Investors, markets and companies have been waiting for this day for four years now. Finally, the economy recovered to the 2008 level and Dow Jones’ recent boost is proof enough. Today, Dow Jones beat the 13,000 mark for the first time in the last years.
Wall Street and federal authorities tried hard to patch the economy to boost at least to the performance it had before the 2008 financial crash. After four years of high unemployment, frozen housing sector and increasing national deficit as well as the overall market volatility, there’s finally some solid confidence things are headed towards a better end.
The Associated Press reports that the Dow Jones industrial average managed to cross the 13,000 mark this Tuesday, marking the first time that happened since May 2008. Pushed by the Greek bailout deal and strong earnings reported by companies, Dow Jones crossed the 13,000 mark in the first two hours of the trading day.
The agreement on the Greek bailout brought some financial stability in international markets, as European Union and the International Monetary Fund announced they will give Greece a $172 billion loan. Investors also pardoned Greece of another hundred billion dollars, which obviously reduced the concern of the ever increasing debt.
Coupled with strong earnings reported by companies such as Home Depot and Dollar Thrifty, Tuesday was a good day for Dow Jones and the U.S. market.
Four years ago, on May 19 Dow Jones closed above 13,000 for the last time. One year later, on March 9, the Dow fell to 6,547, as the financial meltdown took its toll with Lehman Brothers’ bankruptcy bringing down the economy and Wall Street.

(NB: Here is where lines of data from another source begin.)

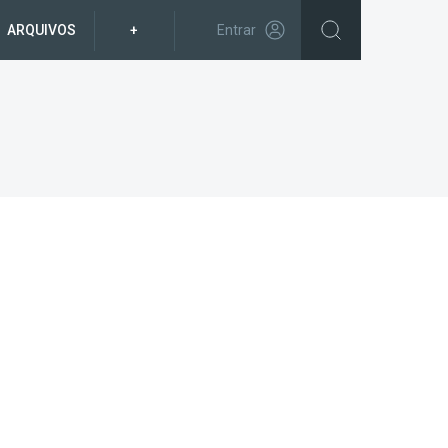
ARQUIVOS
+
Entrar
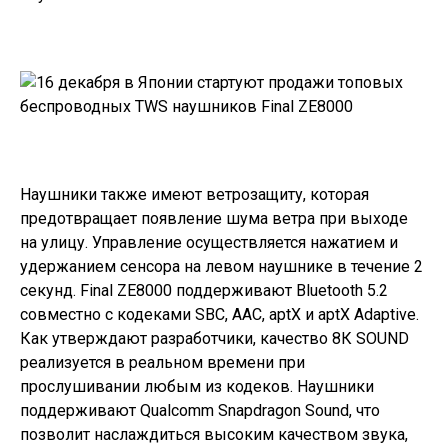
Наушники
также имеют ветрозащиту, которая
предотвращает появление шума ветра при выходе
на улицу. Управление осуществляется нажатием и
удержанием сенсора на левом наушнике в течение 2
секунд.
Final ZE8000
поддерживают
Bluetooth 5.2
совместно с кодеками SBC, AAC, aptX и aptX Adaptive.
Как утверждают разработчики
, качество 8К SOUND
реализуется в реальном времени при
прослушивании любым из кодеков. Наушники
поддерживают
Qualcomm Snapdragon Sound, что
позволит наслаждиться высоким качеством звука,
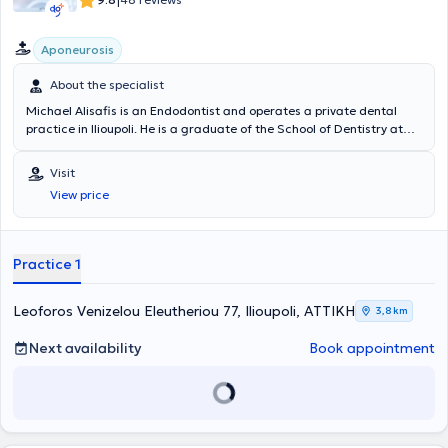
|
Aponeurosis
About the specialist
Michael Alisafis is an Endodontist and operates a private dental
practice in Ilioupoli. He is a graduate of the School of Dentistry at
Aristotle University of Thessaloniki and completed a three-year
training program in Endodontics. His professional experience is
Visit
derived from his private practice and a clinical specialization in
View price
Amsterdam. In his private practice, endodontic treatments are
provided using a microscope, ultrasonic devices, and vertical
compaction of gutta-percha. The doctor is a member of the
European and Hellenic Endodontic Societies, as well as a member of
Practice 1
the Association of Greek Endodontists, and has been actively
participating in dental seminars since 2000, both in Greece and
abroad.
Leoforos Venizelou Eleutheriou 77, Ilioupoli, ΑΤΤΙΚΗ
3,8 km
Next availability
Book appointment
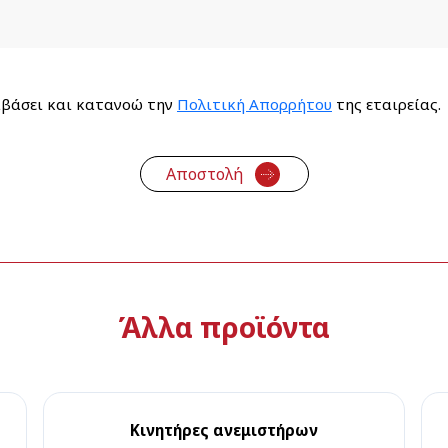
βάσει και κατανοώ την
Πολιτική Απορρήτου
της εταιρείας.
Άλλα προϊόντα
Κινητήρες ανεμιστήρων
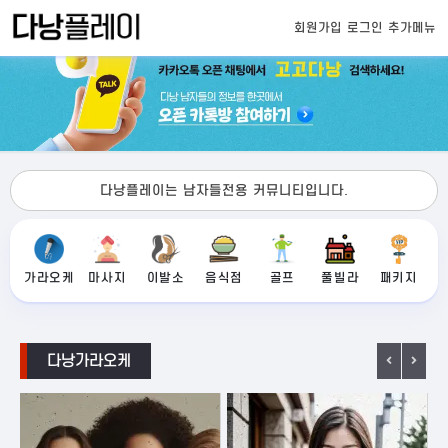
회원가입
로그인
추가메뉴
다낭플레이는 남자들전용 커뮤니티입니다.
가라오케
마사지
이발소
음식점
골프
풀빌라
패키지
다낭가라오케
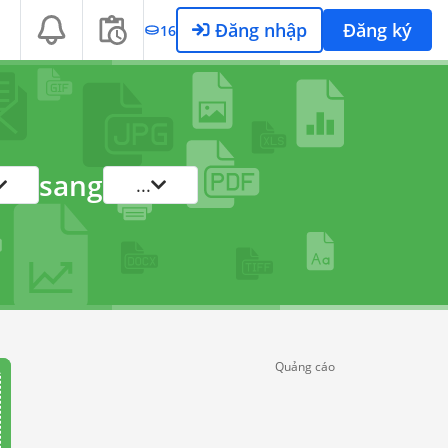
Đăng nhập
Đăng ký
16
sang
...
Quảng cáo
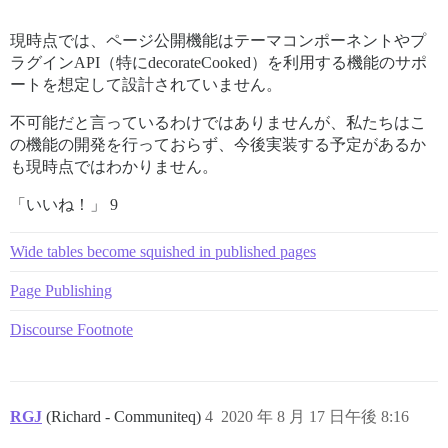
現時点では、ページ公開機能はテーマコンポーネントやプ
ラグインAPI（特にdecorateCooked）を利用する機能のサポ
ートを想定して設計されていません。
不可能だと言っているわけではありませんが、私たちはこ
の機能の開発を行っておらず、今後実装する予定があるか
も現時点ではわかりません。
「いいね！」 9
Wide tables become squished in published pages
Page Publishing
Discourse Footnote
RGJ
(Richard - Communiteq)
4
2020 年 8 月 17 日午後 8:16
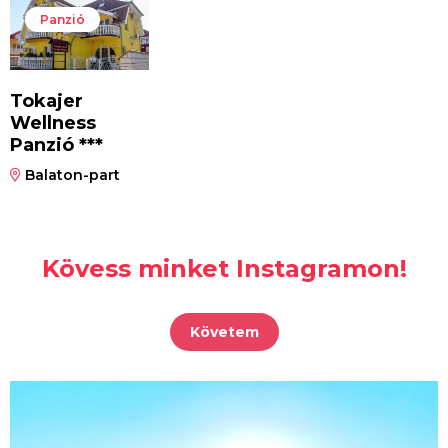
Panzió
Tokajer
Wellness
Panzió ***
Balaton-part
Kövess minket Instagramon!
Követem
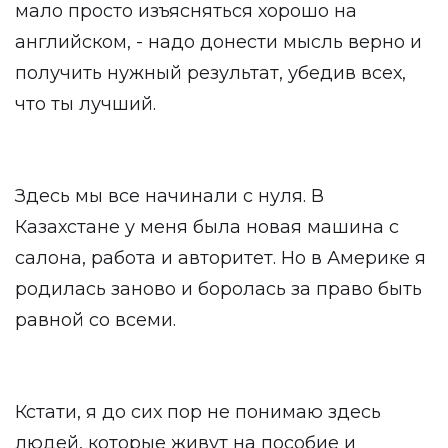
мало просто изъясняться хорошо на
английском, - надо донести мысль верно и
получить нужный результат, убедив всех,
что ты лучший.
Здесь мы все начинали с нуля. В
Казахстане у меня была новая машина с
салона, работа и авторитет. Но в Америке я
родилась заново и боролась за право быть
равной со всеми.
Кстати, я до сих пор не понимаю здесь
людей, которые живут на пособие и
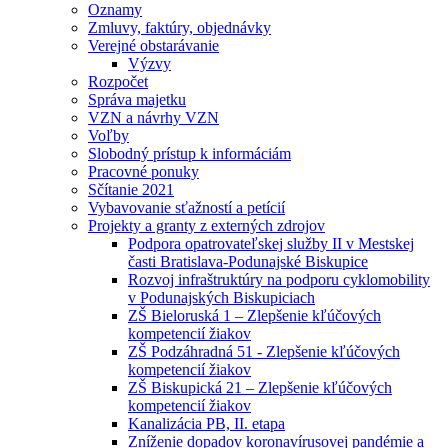
Oznamy
Zmluvy, faktúry, objednávky
Verejné obstarávanie
Výzvy
Rozpočet
Správa majetku
VZN a návrhy VZN
Voľby
Slobodný prístup k informáciám
Pracovné ponuky
Sčítanie 2021
Vybavovanie sťažností a petícií
Projekty a granty z externých zdrojov
Podpora opatrovateľskej služby II v Mestskej
časti Bratislava-Podunajské Biskupice
Rozvoj infraštruktúry na podporu cyklomobility
v Podunajských Biskupiciach
ZŠ Bieloruská 1 – Zlepšenie kľúčových
kompetencií žiakov
ZŠ Podzáhradná 51 - Zlepšenie kľúčových
kompetencií žiakov
ZŠ Biskupická 21 – Zlepšenie kľúčových
kompetencií žiakov
Kanalizácia PB, II. etapa
Zníženie dopadov koronavírusovej pandémie a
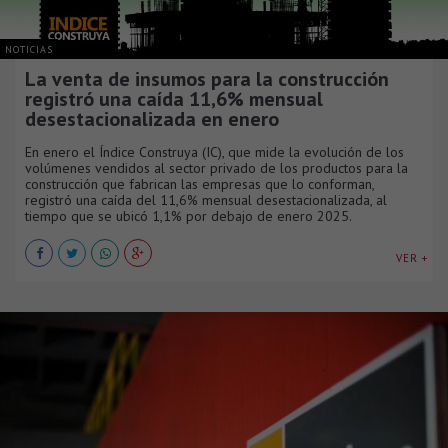
NOTICIAS
La venta de insumos para la construcción
registró una caída 11,6% mensual
desestacionalizada en enero
En enero el Índice Construya (IC), que mide la evolución de los
volúmenes vendidos al sector privado de los productos para la
construcción que fabrican las empresas que lo conforman,
registró una caída del 11,6% mensual desestacionalizada, al
tiempo que se ubicó 1,1% por debajo de enero 2025.
VER +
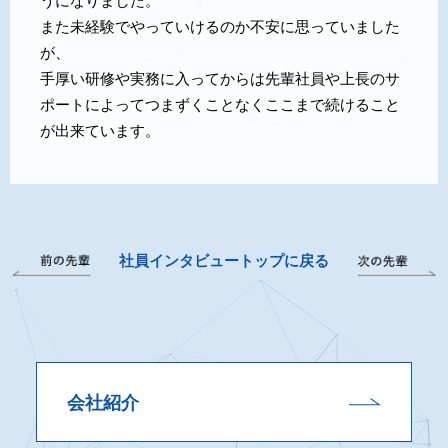
うになりました。
また未経験でやっていけるのか不安に思っていました
が、
手厚い研修や実務に入ってからは先輩社員や上長のサ
ポートによってつまずくことなくここまで続けること
が出来ています。
社員インタビュートップに戻る
会社紹介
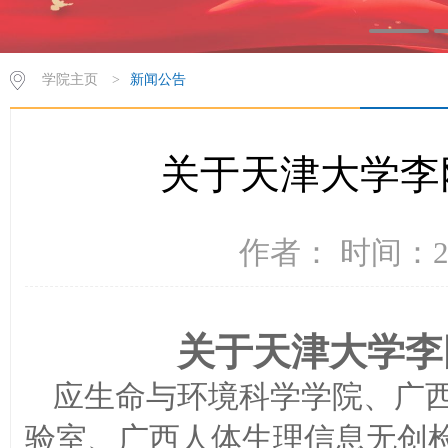
学院主页
>
新闻公告
关于天津大学李
作者： 时间：20
关于天津大学李
应生命与环境科学学院
、广
验室、广西人体生理信息无创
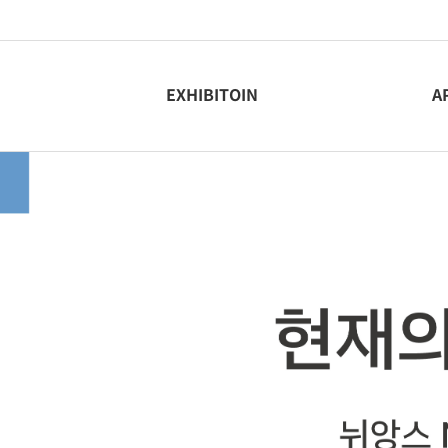
EXHIBITOIN
A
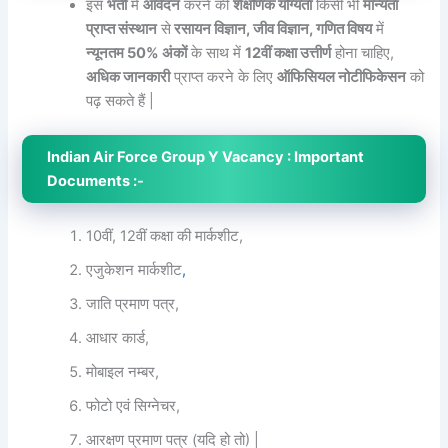
इस
भर्ती
में
आवेदन
करने की
शैक्षणिक योग्यता
किसी भी
मान्यता
प्राप्त संस्थान
से
रसायन विज्ञान, जीव विज्ञान, गणित विषय
में
न्यूनतम 50% अंकों
के साथ में
12वीं कक्षा उत्तीर्ण
होना चाहिए,
अधिक जानकारी
प्राप्त करने के लिए
ऑफिसियल नोटीफिकेसन
को
पढ़ सकते हैं |
Indian Air Force Group Y Vacancy : Important
Documents :-
10वीं, 12वीं कक्षा की मार्कशीट,
एजुकेशन मार्कशीट
,
जाति प्रमाण पत्र,
आधार कार्ड,
मोबाइल नम्बर,
फोटो एवं सिग्नेचर,
आरक्षण प्रमाण पत्र (यदि हो तो) |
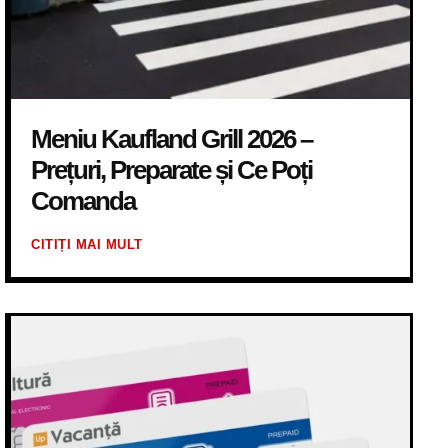
Meniu Kaufland Grill 2026 –
Prețuri, Preparate și Ce Poți
Comanda
CITIȚI MAI MULT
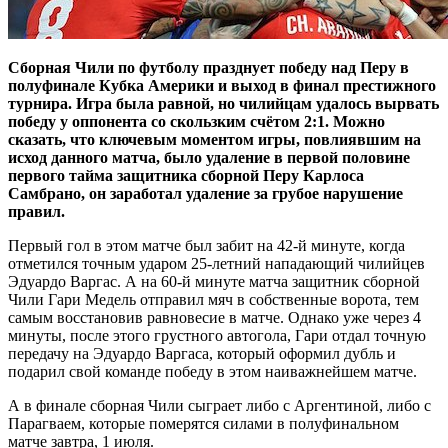
Сборная Чили по футболу празднует победу над Перу в
полуфинале Кубка Америки и выход в финал престижного
турнира. Игра была равной, но чилийцам удалось вырвать
победу у оппонента со скользким счётом 2:1. Можно
сказать, что ключевым моментом игры, повлиявшим на
исход данного матча, было удаление в первой половине
первого тайма защитника сборной Перу Карлоса
Самбрано, он заработал удаление за грубое нарушение
правил.
Первый гол в этом матче был забит на 42-й минуте, когда
отметился точным ударом 25-летний нападающий чилийцев
Эдуардо Варгас. А на 60-й минуте матча защитник сборной
Чили Гари Медель отправил мяч в собственные ворота, тем
самым восстановив равновесие в матче. Однако уже через 4
минуты, после этого грустного автогола, Гари отдал точную
передачу на Эдуардо Варгаса, который оформил дубль и
подарил свой команде победу в этом наиважнейшем матче.
А в финале сборная Чили сыграет либо с Аргентиной, либо с
Парагваем, которые померятся силами в полуфинальном
матче завтра, 1 июля.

John Manley, chief equity strategist for Wells Fargo’s funds group, told Washington Post: “You need notches along the way to measure things, and that’s as good as any. Is 50 older than 49 and a half? Yes, by six months. Do those six months really make a difference?”
For Dan McMahon, director of equity trading at Raymond James, Dow Jones’ crossing of the 13,000 marker is a “positive catalyst, and that’s what we need to get us through the next range”.